Cutting through the cant to a bleak prognosis

Sat, Sep 22, 2012, 01:00

   

IDEAS:The Year of Dreaming Dangerously By Slavoj Zizek, Verso, 135pp. £7.99

SLAVOJ ZIZEK is today’s salon intellectual of choice, a dazzling provocateur, part cultural critic, part philosopher – a narcissist but not an egoist. Or perhaps the other way around; impossible to be sure.

His enthusiasms are vast, his interests voracious, his reading as extensive as it is unpredictable, and his willingness to pronounce ex cathedra on anything under the sun entirely uninhibited: he can be inspiringly, unnervingly acute in his analyses, and he can be hugely, almost comically overbearing and mistaken.
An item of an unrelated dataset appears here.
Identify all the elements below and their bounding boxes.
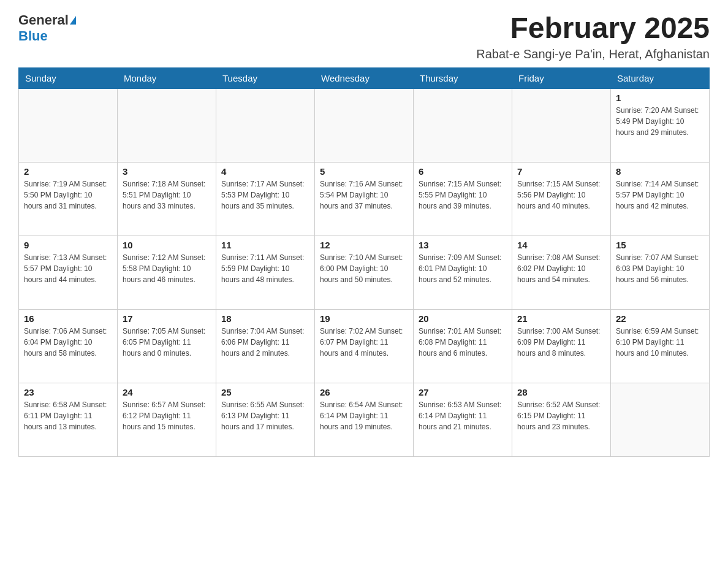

He is the uncontested occupant (for the moment) of that most dangerous of positions, house intellectual du jour of the disenchanted. A man of great brio, this Zizek: he can dazzle you with a breathtaking insight or he can humble you, make you doubt your very ability to think, as he pursues an arcane distinction in Foucault, say, with the zeal of a Stalinist inquisitor – and these are dangerous qualities.

He lives in perpetual danger of being adopted as a master by the unevenly educated, of being dismissed on the grounds of a single mistaken emphasis by the exegetes of some thinker or other who has flashed through his mind for, perhaps, no more than a moment. He has a profound grasp of Hegel, by now his most obvious hero, a deep (but by many contested) grasp of Lacan, an impressive familiarity with the more recondite works of Marx – and a refreshing, sometimes hilarious appetite for explaining to old Karl just where he has got it wrong. He has, too, a forensic, clinical way with demolishing opponents, real or imagined, that makes him a fearsome philosophical enemy.

The Slovenian Zizek, in other words, is what they would call in Co Kerry one shmart boy. This is an exact and subtle phrase that carries an undertone of “not as shmart as he thinks he is” and an overtone of “too shmart for his own good”, as well as the straightforward acknowledgment that the boy in question is a very smart boy indeed.

The focus and scope of the title under review here are explained by Zizek himself as follows: “2011 was the year of dreaming dangerously, of the revival of radical emancipatory politics all around the world. Now, a year later, every day brings new evidence of how fragile and inconsistent that awakening was, as the signs of exhaustion begin to show.” His concerns are twofold: to explicate what has been happening, and to examine if it is possible to steer towards the future between “nostalgic- narcissistic remembrance of sublime moments of enthusiasm and the cynical-realist explanation of why these attempts to change the situation inevitably had to fail”.